-------- SOURCE DATA

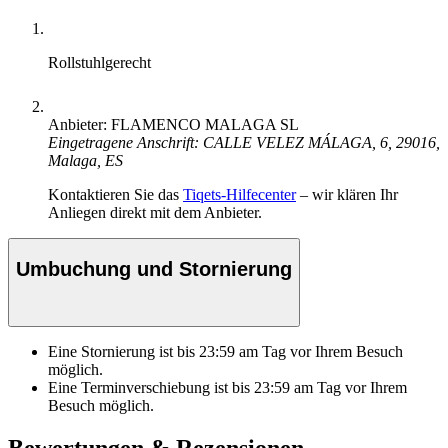
Rollstuhlgerecht
Anbieter: FLAMENCO MALAGA SL
Eingetragene Anschrift: CALLE VELEZ MÁLAGA, 6, 29016,
Malaga, ES
Kontaktieren Sie das
Tiqets-Hilfecenter
– wir klären Ihr
Anliegen direkt mit dem Anbieter.
Umbuchung und Stornierung
Eine Stornierung ist bis
23:59
am Tag vor Ihrem Besuch
möglich.
Eine Terminverschiebung ist bis
23:59
am Tag vor Ihrem
Besuch möglich.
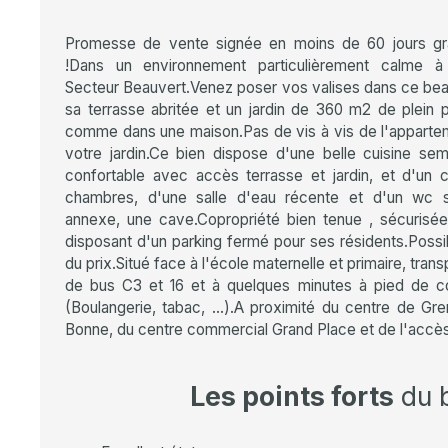
Promesse de vente signée en moins de 60 jours gr
!Dans un environnement particulièrement calme à l
Secteur Beauvert.Venez poser vos valises dans ce bea
sa terrasse abritée et un jardin de 360 m2 de plein 
comme dans une maison.Pas de vis à vis de l'appartem
votre jardin.Ce bien dispose d'une belle cuisine sem
confortable avec accès terrasse et jardin, et d'un
chambres, d'une salle d'eau récente et d'un wc 
annexe, une cave.Copropriété bien tenue , sécuris
disposant d'un parking fermé pour ses résidents.Possib
du prix.Situé face à l'école maternelle et primaire, tra
de bus C3 et 16 et à quelques minutes à pied de 
(Boulangerie, tabac, ...).A proximité du centre de Gr
Bonne, du centre commercial Grand Place et de l'accès
Les points forts
du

----------------

** ASSIGNMENT **
Of the entries above, tally the lines with "Anbieter" in them. Only the total should be given.

** WORKED SOLUTION **
2